5G BlackBerry phone with Android and a physical keyboard will arrive in 2021 - initself
https://www.theverge.com/2020/8/19/21375026/5g-blackberry-phone-android-physical-keyboard-2021-release-date
======
csilverman
Honest question: how do people feel about physical keyboards on phones these
days? I'm not going to knock this until I know more about it, but I would be a
little surprised if there are a lot of folks who, after having gotten used to
a standard onscreen keyboard, still prefer punching physical buttons.

I have a BlackBerry, albeit an ancient one—8830 World Edition—and I actually
turned it on the other day. Typing on it really was weird—it felt like it
required a lot of physical effort to use. (And I remember thinking that
BlackBerries had excellent keyboards, as opposed to the Treo; I had one of
those, too, and it felt like typing on pencil erasers.)
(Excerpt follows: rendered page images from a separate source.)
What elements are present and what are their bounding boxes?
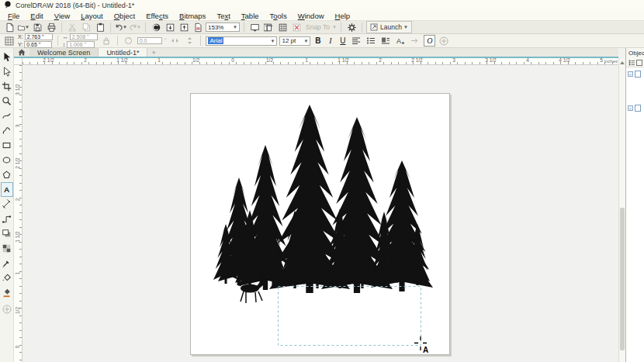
bold-button[interactable]: B: [313, 36, 323, 46]
snap-off-button[interactable]: [290, 22, 303, 33]
object-height-field[interactable]: 1.006 ": [67, 41, 95, 48]
collapse-icon[interactable]: -: [628, 71, 633, 77]
menu-view[interactable]: View: [49, 12, 75, 20]
print-button[interactable]: [45, 22, 57, 33]
objects-docker: Object - -: [625, 48, 644, 362]
text-frame-marquee[interactable]: [279, 287, 421, 346]
menu-layout[interactable]: Layout: [75, 12, 109, 20]
pine-trees-silhouette[interactable]: [213, 105, 433, 293]
smart-fill-tool[interactable]: [1, 285, 13, 300]
text-tool[interactable]: A: [1, 182, 13, 197]
menu-object[interactable]: Object: [109, 12, 140, 20]
new-document-button[interactable]: [3, 22, 16, 33]
docker-options-icon[interactable]: [636, 60, 642, 66]
shape-tool[interactable]: [1, 64, 13, 79]
toolbar-separator: [244, 22, 244, 33]
chevron-down-icon: ▼: [403, 25, 408, 29]
zoom-level-value: 153%: [208, 24, 223, 31]
font-list-combobox[interactable]: Arial ▼: [206, 36, 277, 46]
v-ruler-label: 3: [15, 119, 20, 133]
document-page[interactable]: A: [190, 93, 450, 355]
toolbox: A: [0, 48, 14, 362]
launch-button[interactable]: Launch ▼: [366, 21, 412, 33]
bulleted-list-button[interactable]: [365, 35, 377, 47]
underline-button[interactable]: U: [338, 36, 348, 46]
interactive-fill-tool[interactable]: [1, 271, 13, 285]
home-tab-button[interactable]: [14, 48, 29, 57]
drop-cap-button[interactable]: [379, 35, 392, 47]
tab-untitled-1[interactable]: Untitled-1*: [99, 48, 147, 57]
menu-tools[interactable]: Tools: [265, 12, 293, 20]
show-rulers-button[interactable]: [262, 22, 275, 33]
ruler-corner[interactable]: [14, 58, 23, 65]
paste-button[interactable]: [94, 22, 106, 33]
show-grid-button[interactable]: [276, 22, 289, 33]
parallel-dimension-tool[interactable]: [1, 197, 13, 212]
import-button[interactable]: [164, 22, 176, 33]
export-button[interactable]: [178, 22, 190, 33]
polygon-tool[interactable]: [1, 167, 13, 182]
add-command-button[interactable]: [438, 35, 450, 47]
crop-tool[interactable]: [1, 79, 13, 94]
menu-window[interactable]: Window: [293, 12, 330, 20]
menu-bitmaps[interactable]: Bitmaps: [174, 12, 211, 20]
add-tools-button[interactable]: [1, 302, 13, 316]
text-alignment-button[interactable]: [350, 35, 362, 47]
rotation-icon: [123, 35, 135, 47]
menu-text[interactable]: Text: [211, 12, 235, 20]
standard-toolbar: ▼ ▼ ▼ 153% ▼ Snap To ▼ Launch ▼: [0, 20, 644, 34]
h-ruler-label: 4: [526, 58, 529, 63]
menu-edit[interactable]: Edit: [25, 12, 48, 20]
character-formatting-button[interactable]: A: [394, 35, 407, 47]
chevron-down-icon[interactable]: ▼: [303, 39, 308, 43]
toolbar-separator: [362, 22, 362, 33]
drawing-viewport[interactable]: A: [23, 65, 618, 362]
vertical-scrollbar[interactable]: [618, 58, 625, 362]
chevron-down-icon[interactable]: ▼: [270, 39, 275, 43]
options-button[interactable]: [345, 22, 358, 33]
ellipse-tool[interactable]: [1, 153, 13, 167]
menu-effects[interactable]: Effects: [140, 12, 174, 20]
save-button[interactable]: [31, 22, 43, 33]
menu-table[interactable]: Table: [236, 12, 265, 20]
rectangle-tool[interactable]: [1, 138, 13, 153]
freehand-tool[interactable]: [1, 109, 13, 123]
font-size-combobox[interactable]: 12 pt ▼: [279, 36, 310, 46]
scrollbar-thumb[interactable]: [620, 208, 625, 350]
v-ruler-label: 0: [15, 340, 20, 354]
publish-pdf-button[interactable]: [192, 22, 204, 33]
collapse-icon[interactable]: -: [628, 105, 633, 111]
zoom-level-combobox[interactable]: 153% ▼: [206, 22, 240, 32]
italic-button[interactable]: I: [325, 36, 335, 46]
menu-help[interactable]: Help: [330, 12, 356, 20]
undo-button[interactable]: ▼: [115, 22, 127, 33]
new-tab-button[interactable]: +: [147, 48, 159, 57]
h-ruler-label: 2: [84, 58, 87, 63]
outline-button[interactable]: O: [424, 35, 435, 47]
chevron-down-icon[interactable]: ▼: [233, 25, 237, 29]
menu-file[interactable]: File: [2, 12, 25, 20]
horizontal-ruler[interactable]: inches 2 1/221 1/211/201/211 1/222 1/233…: [23, 58, 618, 65]
fullscreen-preview-button[interactable]: [248, 22, 261, 33]
tab-welcome-screen[interactable]: Welcome Screen: [29, 48, 99, 57]
pick-tool[interactable]: [1, 50, 13, 64]
docker-page-item[interactable]: -: [628, 105, 641, 112]
docker-view-icon[interactable]: [628, 60, 635, 66]
search-content-button[interactable]: [150, 22, 162, 33]
artistic-media-tool[interactable]: [1, 123, 13, 138]
x-position-field[interactable]: 2.763 ": [25, 33, 53, 40]
scroll-up-icon[interactable]: [620, 61, 625, 64]
docker-page-item[interactable]: -: [628, 71, 641, 78]
y-position-field[interactable]: 0.65 ": [24, 41, 52, 48]
transparency-tool[interactable]: [1, 241, 13, 256]
color-eyedropper-tool[interactable]: [1, 256, 13, 271]
h-ruler-label: 1: [305, 58, 308, 63]
connector-tool[interactable]: [1, 212, 13, 226]
open-button[interactable]: ▼: [17, 22, 29, 33]
object-width-field[interactable]: 2.508 ": [70, 33, 98, 40]
vertical-ruler[interactable]: 3 1/232 1/221 1/211/20: [14, 65, 23, 362]
h-ruler-label: 1 1/2: [338, 58, 348, 63]
rotation-angle-field[interactable]: 0.0: [137, 37, 162, 44]
zoom-tool[interactable]: [1, 94, 13, 109]
drop-shadow-tool[interactable]: [1, 226, 13, 241]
I'm not trying to sound condescending, but a physical keyboard on a phone
feels sort of like training wheels to me; something that an old-school phone
person might assume is more usable than the tiny buttons of an onscreen
keyboard. But then you realize how accurate the key-sensing on screen
keyboards actually is, and how much less energy it takes to tap than press.

I have no idea, but I do know that when I used my old BlackBerry the other
day, it felt uncomfortably like using a mechanical typewriter. I'll be curious
to see how this goes.

------
olvy0
There's also the Fxtec Pro phone [0], which doesn't look too bad from the spec
and the reviews. If I were on the lookout for a new phone I'd seriously
consider it.

For some reason I never get along with screen keyboards, even after 8 years or
so. I press the wrong key every 5 characters or so, and the auto correct is
very seldom right.

I've tried many keyboards, currently I've settled on google keyboard app. I'm
very unhappy with its accuracy, but it's slightly better than the
alternatives.

I should add I'm not a native English speaker, most of my phone interaction is
in my native language, but when I do write English google's keyboard app's
autocorrect seems to be much more intelligent. Still, the need to constantly
look at it is tiring.

Maybe it's because I'm a relatively fast typist since an early age, and used
to the feel of physical keys and placing my fingers just so, so I'm more
annoyed with the inaccuracy of phone keyboards compared to other people, I
don't know. I also tend to be very verbose in writing, compared to other
people I know.

So even after 9 years I haven't touched it, I find myself still missing my old
Nokia phone every time I try to write a detailed message on my new Android
phone...

[0] [https://www.fxtec.com/](https://www.fxtec.com/)

------
initself
Keyboard that represents "brand values" and "angling the device to enterprise
customers" sounds like OnwardMobility gets what it is all about.